Following Jesus also means stepping into community, just as Matthew immediately joined the band of disciples. Do not try to walk this path alone. Find a small group, a mentor, or a fellow believer who can remind you of the call when you feel like sitting back down. And remember that your story, like Matthew’s, is not over when you rise. The man who left the tax booth went on to write the very Gospel we are reading, becoming an apostle and a witness whose words have brought millions into the kingdom. Your past does not disqualify you; it equips you. The grace that saved you will now use you to reach others who are still sitting in their own booths of shame or compromise. Look around your workplace, your neighborhood, your family gatherings. Who is the overlooked person everyone else has written off? Jesus is calling you to see them with his eyes and extend the same invitation you have received.
This is the wonder of the gospel we celebrate together: the King of kings does not recruit from the religious elite or the morally impressive. He calls tax collectors and turns them into saints. He calls addicts and makes them sober. He calls the anxious and gives them peace that passes understanding. He calls the proud and teaches them humility. Every time we hear Follow me and choose to rise, we participate in the same resurrection power that raised Jesus from the dead and that will one day raise us to eternal life. So today, in this very moment, listen for that voice again. It is not distant or theoretical; it is personal and present. Jesus is passing by your booth, looking straight at you with eyes full of mercy, and speaking the words that have the power to change your eternity: Follow me.
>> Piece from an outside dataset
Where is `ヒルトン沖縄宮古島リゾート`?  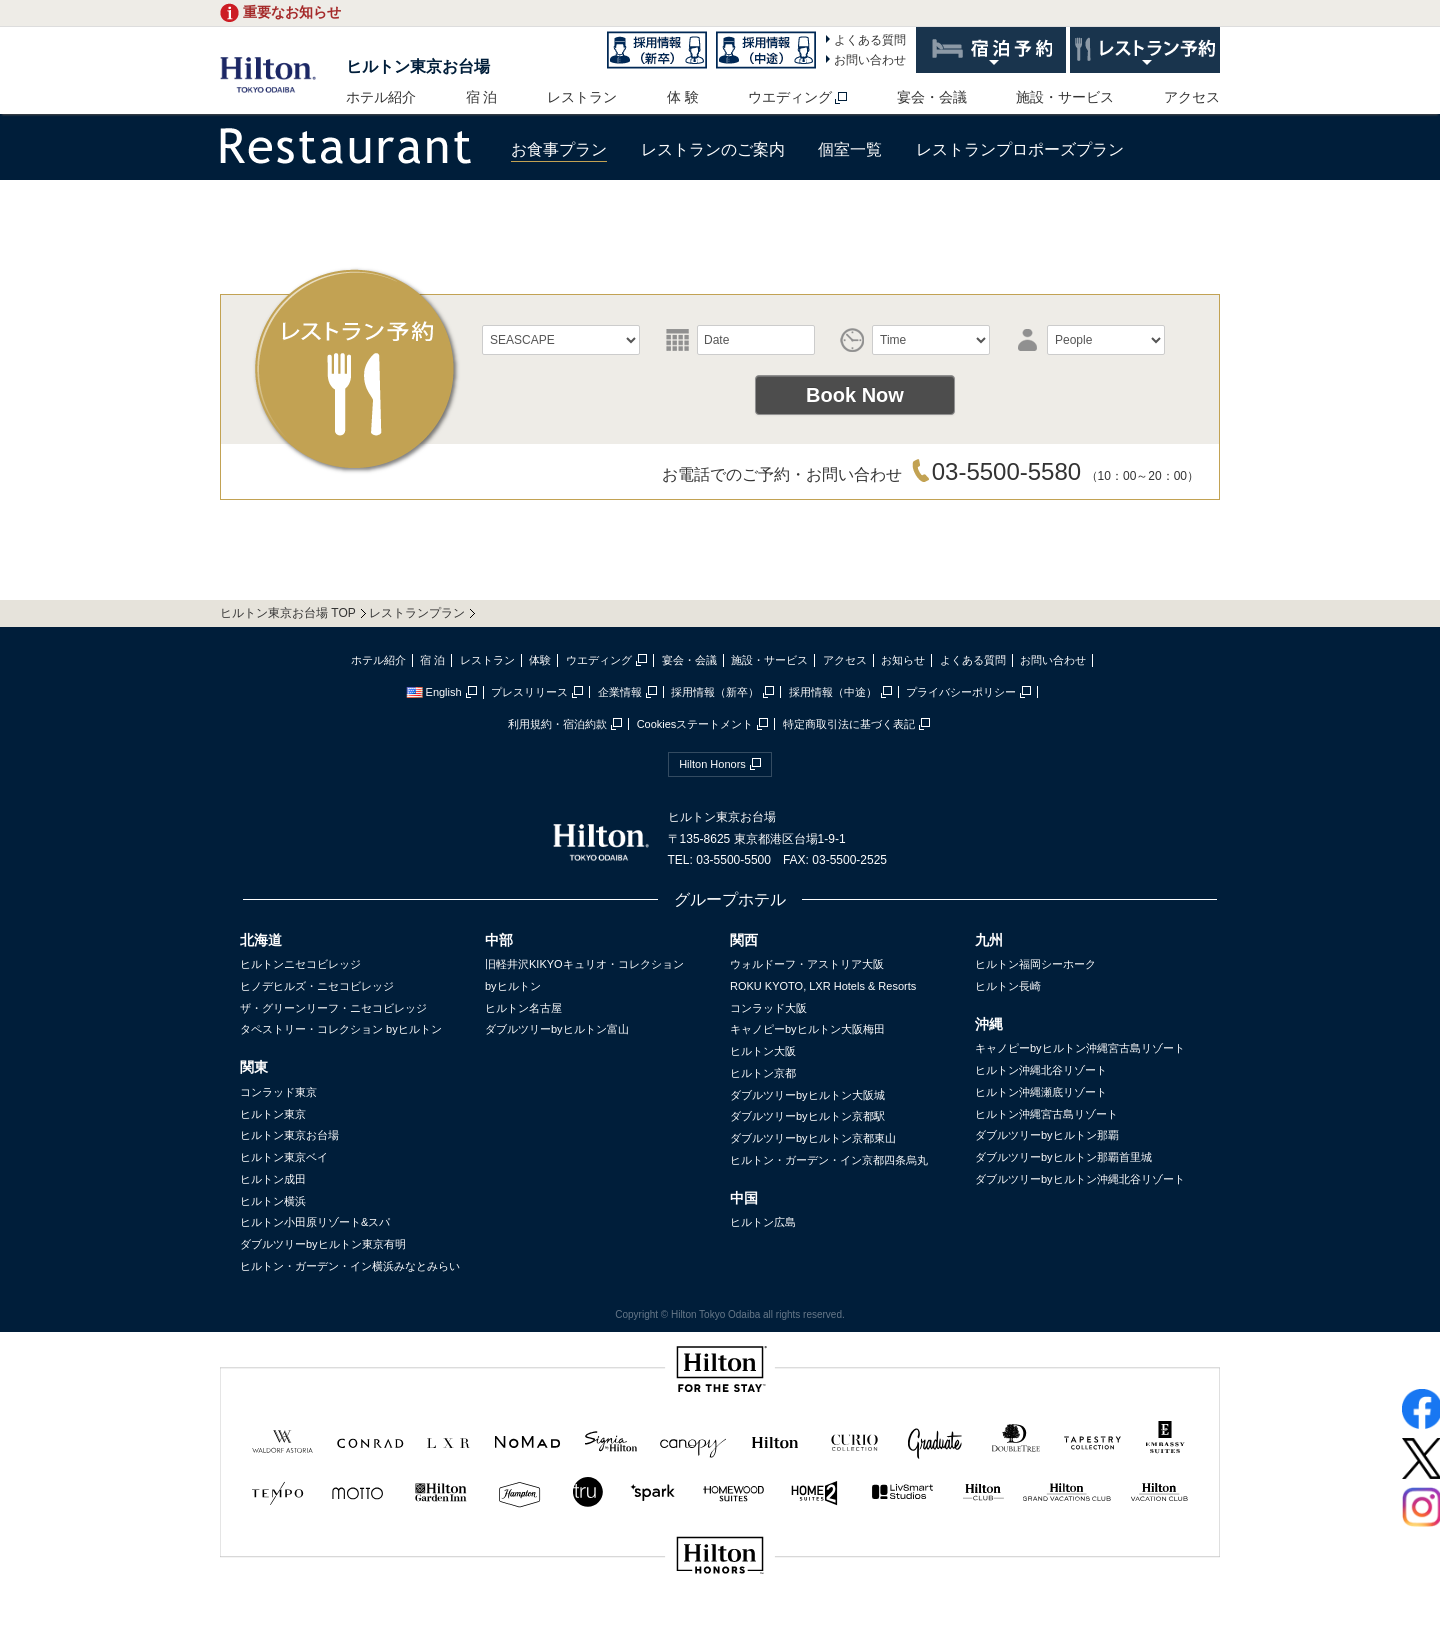 ヒルトン沖縄宮古島リゾート is located at coordinates (1046, 1114).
Rise up, church. Leave the old ledger behind. Step into the adventure of discipleship where every ordinary day becomes an opportunity to walk with the Savior who saw you, loved you, and called you by name. The same Jesus who called Matthew is calling you, and the same grace that lifted him to his feet is more than able to lift you. May we respond with the same wholehearted obedience, following him not just in word but in the daily choices that shape our lives, until the day we stand before him and hear, Well done, good and faithful servant. Amen.